Maybe instead of the usual bickering, we can use this latest controversy over whether Junior Eurovision winner Gaia Cauchi deserves a national award to unravel a lot of misconceptions and put it into some kind of perspective.
As the story broke and everyone took to their keyboards, it became clear that there was a lot of confusion, partly due to the fact that reference was initially made to Gieh ir-Repubblika. In fact, what Gaia has been nominated for is to be enrolled in the National Order of Merit as a member.
There were also outraged comments that someone like Joseph Calleja never got this award and here an 11-year-old was getting it before him – this turned out to be incorrect, as a quick Google search revealed that he had been awarded member of the National Order of Merit in 2006.
At this very moment, amendments to the law are being discussed in Parliament but until these are passed, this is how the whole thing works. There are a number of awards, honours and medals which are bestowed every year on 13 December, Republic Day, to those who have carried out some kind of noteworthy achievement.
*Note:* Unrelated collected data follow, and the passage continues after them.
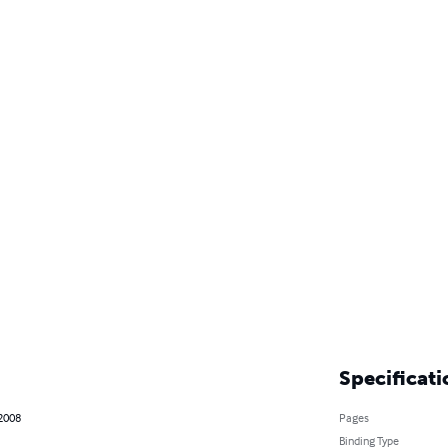
Specificati
 2008
Pages
Binding Type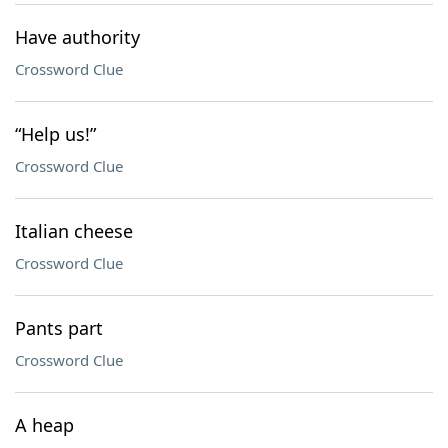
Have authority
Crossword Clue
“Help us!”
Crossword Clue
Italian cheese
Crossword Clue
Pants part
Crossword Clue
A heap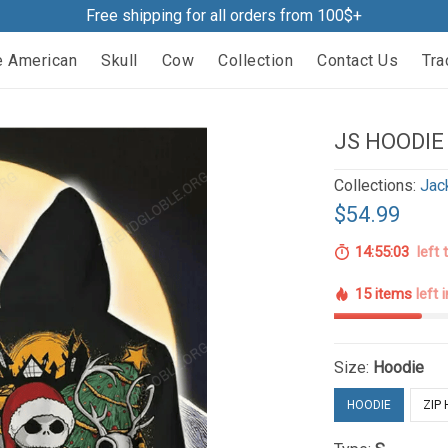
Free shipping for all orders from 100$+
e American
Skull
Cow
Collection
Contact Us
Tra
JS HOODIE
Collections:
Jac
$54.99
14:55:02
left 
15 items
left 
Size:
Hoodie
HOODIE
ZIP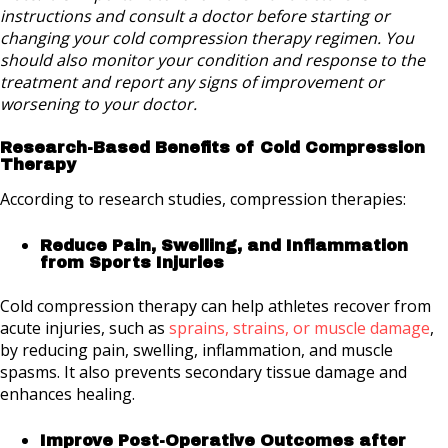
instructions and consult a doctor before starting or
changing your cold compression therapy regimen. You
should also monitor your condition and response to the
treatment and report any signs of improvement or
worsening to your doctor.
Research-Based Benefits of Cold Compression
Therapy
According to research studies, compression therapies:
Reduce Pain, Swelling, and Inflammation
from Sports Injuries
Cold compression therapy can help athletes recover from
acute injuries, such as
sprains, strains, or muscle damage
,
by reducing pain, swelling, inflammation, and muscle
spasms. It also prevents secondary tissue damage and
enhances healing.
Improve Post-Operative Outcomes after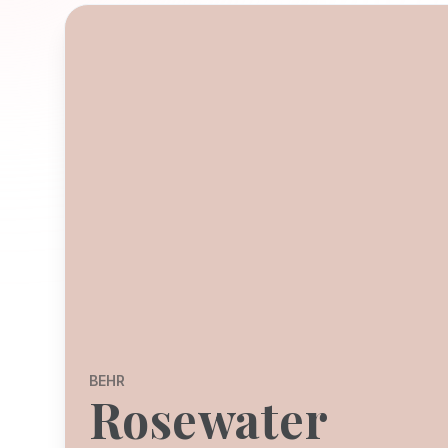
BEHR
Rosewater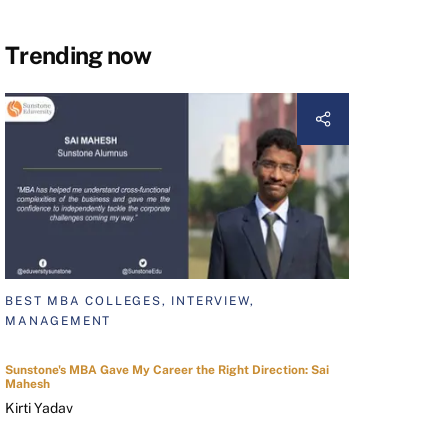
Trending now
BEST MBA COLLEGES, INTERVIEW,
MANAGEMENT
Sunstone's MBA Gave My Career the Right Direction: Sai
Mahesh
Kirti Yadav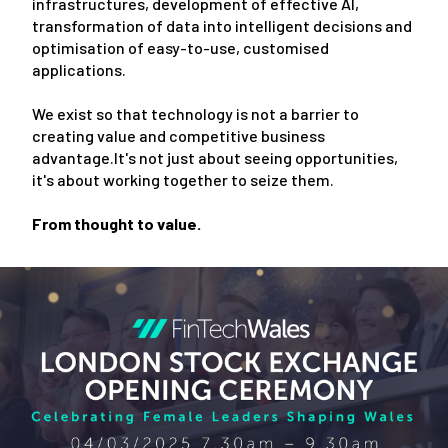
infrastructures, development of effective AI,
transformation of data into intelligent decisions and
optimisation of easy-to-use, customised
applications.
We exist so that technology is not a barrier to
creating value and competitive business
advantage.It's not just about seeing opportunities,
it's about working together to seize them.
From thought to value.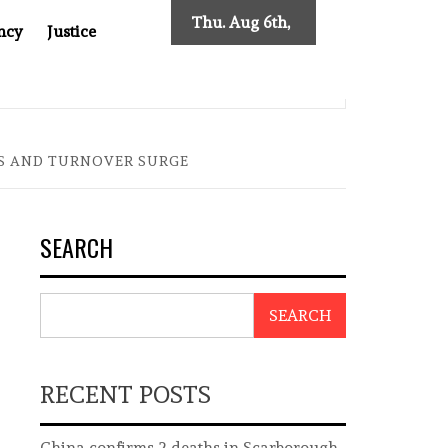
Thu. Aug 6th,
ncy
Justice
2026
SES NEW TRACING REQUIREMENTS
INDONESIA’S CYBE
GS AND TURNOVER SURGE
SEARCH
SEARCH
RECENT POSTS
China confirms 2 deaths in Scarborough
These are divided into different categories, in a kind of ranking order; the top one (the one everyone is talking about, which is Gieh ir-Repubblika) is usually reserved for Prime Ministers, Presidents and Archbishops. The various categories are as follows:
Gieh ir-Repubblika – this can include not more than 20 at any one time; to put it bluntly someone has to die before someone else can be included in this list known as the Xirka. (The government has proposed that this kind of capping should be removed). This highest honour is given for “exceptional merit in the service of Malta or, humanity as a whole”. Maltese nationals and distinguished citizens of other countries may be appointed as honorary members of the Xirka.
This is followed by The National Order of Merit which is divided into:
- Companion of Honour
After that come the Medals of the Republic, divided into:
- Medalja ghall-Qadi tar-Repubblika (service to the republic)
- Medalja ghal-Qlubija (bravery)
- Long and efficient service
Very few people are probably aware that ANY Maltese citizen can propose a candidate (there is a form which can be downloaded here ). The person being proposed needs to have given a special service to Malta, or to a particular locality or to a particular field of activity or to a particular group within the community.
A nominations committee submits possible names of candidates to the Prime Minister who in turn advises the President.
What we had in the case of Gaia, of course, was the Prime Minister announcing it as a fait accomplit during a press conference, which is probably the first time this has ever happened (I stand to be corrected).
A list of all the people who have received such awards was tabled in Parliament this morning. As can be seen, there have been numerous people from the performing arts who have been awarded in this same category.
Should Gaia Cauchi be included among all these names? Personally, I think it’s a bit much for someone so young and in the context of her achievement. She will have plenty of time to receive accolades and awards, and I agree with those who suggested that a music scholarship would have been more appropriate.
Gaia is young, she is talented and she has a great future ahead of her. Gaia will go far, especially if she remains as natural, down-to-earth and devoid of any affectations as she is at the moment. Merit for this must surely go to her parents, who are obviously keeping her grounded despite the fact that she has received so much media attention locally, on Italian television and now on a European level. Which is no mean feat in this world which is celebrity crazy.
Maybe they should get the award instead?